Heinrich Apfelmus apfelmus at quantentunnel.de
Sat Jan 8 14:33:54 CET 2011


Florian Weimer wrote:
> * Jonathan Geddes:
> 
>> When I write Haskell code, I write functions (and monadic actions)
>> that are either a) so trivial that writing any kind of unit/property
>> test seems silly, or are b) composed of other trivial functions using
>> equally-trivial combinators.
> 
> You can write in this style in any language which has good support for
> functional composition (which means some sort of garbage collection
> and perhaps closures, but strong support for higher-order functions is
> probably not so important).  But this doesn't mean that you don't have
> bugs.  There are a few error patterns I've seen when following this
> style (albeit not in Haskell):

As you mention, the bugs below can all be avoided in Haskell by using 
the type system and the right abstractions and combinators. You can't 
put everything in the type system - at some point, you do have to write 
actual code - but you can isolate potential bugs to the point that their 
correctness becomes obvious.

> While traversing a data structure (or parsing some input), you fail to
> make progress and end up in an infinite loop.

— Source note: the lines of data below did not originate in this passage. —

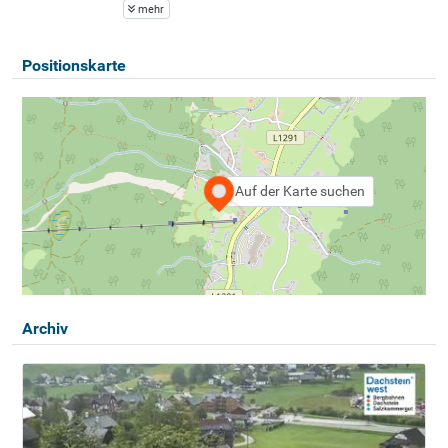
mehr
Positionskarte
Auf der Karte suchen
Archiv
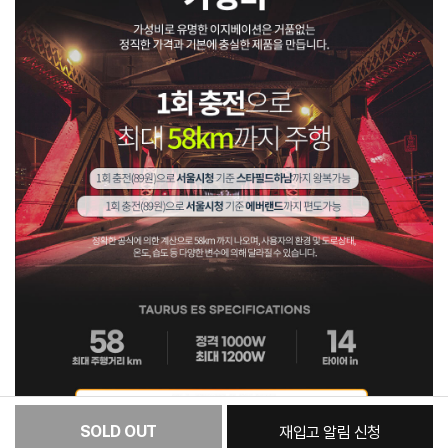
SOLD OUT
재입고 알림 신청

Remedy: favor higher-order combinators like  fold  and  map  over 
primitive recursion.

> You confuse right and left (or swap two parameters of the same type),
> leading to wrong results.

Remedy: use more descriptive types, for instance by putting  Int  into 
an appropriate newtype. Use infix notation  source `link` target.

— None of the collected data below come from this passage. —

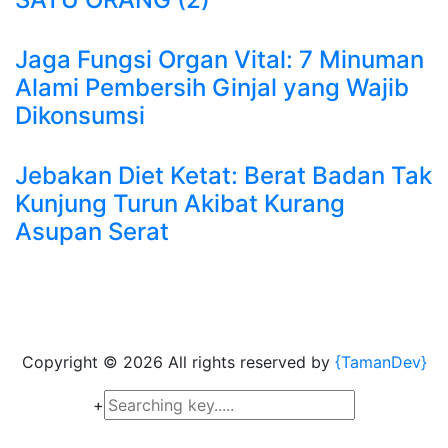
Jaga Fungsi Organ Vital: 7 Minuman
Alami Pembersih Ginjal yang Wajib
Dikonsumsi
Jebakan Diet Ketat: Berat Badan Tak
Kunjung Turun Akibat Kurang
Asupan Serat
Copyright ©
2026 All rights reserved by
{TamanDev}
+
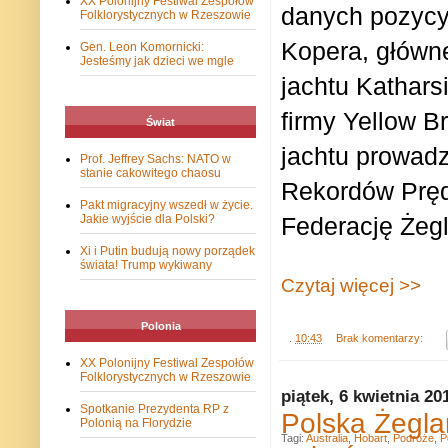
XX Polonijny Festiwal Zespołów
danych pozycy
Folklorystycznych w Rzeszowie
Kopera, główne
Gen. Leon Komornicki:
Jesteśmy jak dzieci we mgle
jachtu Katharsi
firmy Yellow B
Świat
jachtu prowad
Prof. Jeffrey Sachs: NATO w
stanie cakowitego chaosu
Rekordów Pręd
Pakt migracyjny wszedł w życie.
Jakie wyjście dla Polski?
Federację Żegl
Xi i Putin budują nowy porządek
świata! Trump wykiwany
Czytaj więcej >>
Polonia
.
10:43
Brak komentarzy:
XX Polonijny Festiwal Zespołów
Folklorystycznych w Rzeszowie
piątek, 6 kwietnia 20
Spotkanie Prezydenta RP z
Polska Żegla
Polonią na Florydzie
Tagi:
Australia
,
Hobart
,
Podróże
,
P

> All the usual stuff about border conditions still applies.

Partial remedy: choose natural boundary conditions, for example  and [] 
= True,  or [] = False.

But I would agree that this is one of the main use cases for QuickCheck.

> Input and output is more often untyped than typed.  Typos in magic
> string constants (such as SQL statements) happen frequently.

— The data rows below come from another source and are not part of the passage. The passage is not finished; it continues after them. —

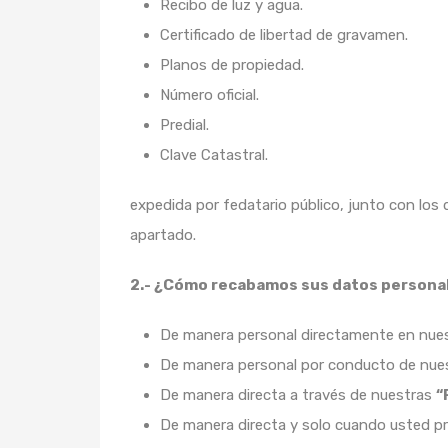
Recibo de luz y agua.
Certificado de libertad de gravamen.
Planos de propiedad.
Número oficial.
Predial.
Clave Catastral.
expedida por fedatario público, junto con los
apartado.
2.- ¿Cómo recabamos sus datos persona
De manera personal directamente en nuest
De manera personal por conducto de nu
De manera directa a través de nuestras
“
De manera directa y solo cuando usted p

Remedy: write magic string only once. Put them in a type-safe combinator 
library.

> Therefore, I think that you cannot really avoid extensive testing for
> a large class of programming tasks.

Hopefully, the class is not so large anymore. ;)

>> I vehemently disagreed, stating that invariants embedded in the type
>> system are stronger than any other form of assuring correctness I know
>> of.
> 
> But there are very interesting invariants you cannot easily express in
> the type system, such as "this list is of finite length".

Sure, you can.

    data FiniteList   a = Nil | Cons a !(FiniteList a)

I never needed to know whether a list is finite, though. It is more 
interesting to know whether a list is infinite.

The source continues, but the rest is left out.